Automated Health Monitoring for Local LLM Inference Servers #
GPUStack detects the state where it “appears to be running but cannot perform inference.” We built a system running 2-stage health checks + Slack notifications + Zabbix integration at 5-minute intervals.
What was the problem? #
The BASTION introduced in the previous article (Building a system to automatically analyze infrastructure logs with local LLM) is a mechanism that automatically analyzes infrastructure logs every 15 minutes using a local LLM (Qwen2.5-14B).

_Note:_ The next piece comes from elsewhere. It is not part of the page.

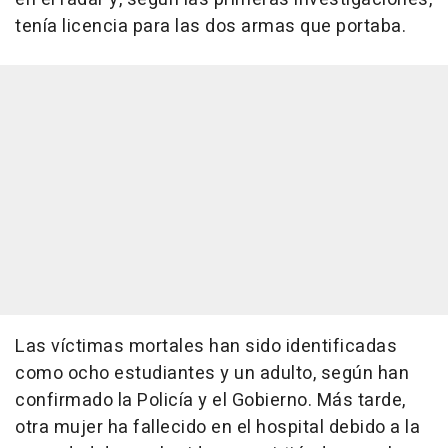
tenía licencia para las dos armas que portaba.
Las víctimas mortales han sido identificadas
como ocho estudiantes y un adulto, según han
confirmado la Policía y el Gobierno. Más tarde,
otra mujer ha fallecido en el hospital debido a la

The single point of failure in this mechanism is GPUStack (LLM inference server). When GPUStack goes down, log collection continues but analysis and notifications all stop. Moreover, it takes time to notice that it has stopped. It can take several hours before a human notices that the Slack notification that comes every 15 minutes “doesn’t arrive.”
GPUStack itself has a model auto-restart feature. If a process crashes, it automatically restarts. However, this alone cannot detect certain cases.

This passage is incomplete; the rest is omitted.